Chuck Kaye is an American DJ, known as the resident DJ, MC, and host at L'Amour, a heavy metal venue in Brooklyn, New York, from 1984 to 1988, during which time he became known as "The Roar of L'Amour". In 2025, Kaye launched The Roar of L'Amour, an oral history archive dedicated to the venue.

==The L'Amour Era (1984–1988)==
Kaye began working at L'Amour in October 1984, on his 22nd birthday. He was given the nickname "The Roar of L'Amour" in 1987 by Mike Tramp of the rock band White Lion. In a profile of New York City's metal scene in the May 1988 issue of Details magazine, writer Ruza Blue described Kaye as "Mr. Personality and the guy the kids identify with". In 1988, Kaye hosted the world premiere of Metallica's album ... And Justice for All at the venue.
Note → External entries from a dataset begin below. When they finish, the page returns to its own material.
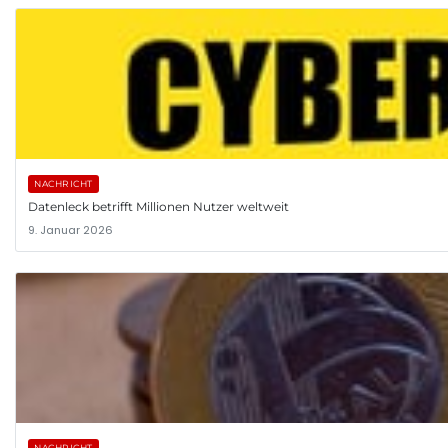
NACHRICHT
Datenleck betrifft Millionen Nutzer weltweit
9. Januar 2026
NACHRICHT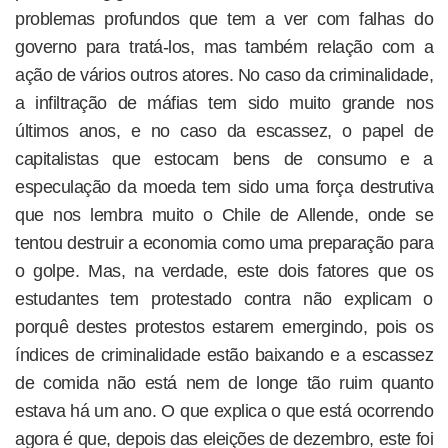
problemas profundos que tem a ver com falhas do
governo para tratá-los, mas também relação com a
ação de vários outros atores. No caso da criminalidade,
a infiltração de máfias tem sido muito grande nos
últimos anos, e no caso da escassez, o papel de
capitalistas que estocam bens de consumo e a
especulação da moeda tem sido uma força destrutiva
que nos lembra muito o Chile de Allende, onde se
tentou destruir a economia como uma preparação para
o golpe. Mas, na verdade, este dois fatores que os
estudantes tem protestado contra não explicam o
porquê destes protestos estarem emergindo, pois os
índices de criminalidade estão baixando e a escassez
de comida não está nem de longe tão ruim quanto
estava há um ano. O que explica o que está ocorrendo
agora é que, depois das eleições de dezembro, este foi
After leaving L'Amour at the end of the 1980s, Kaye withdrew from the music industry.

==Legacy==
In February 2026, Spectrum News NY1 broadcast a retrospective segment detailing Kaye's role in the music scene of the 1980s, quoting Kaye as saying: "I was just a kid, and they gave me the keys to the L'amour car. And for 49 months I ran it the best I could.” In June 2026, Creem magazine ran a 12-page profile of Kaye, labeling him "the ringmaster of metal's most important club in the '80s", and noting his ability to create a "tribal experience" for the subculture.

Kaye launched a website on January 5, 2026, called TheRoarofLamour.com, containing testimonies and information about Kaye and the history of the club.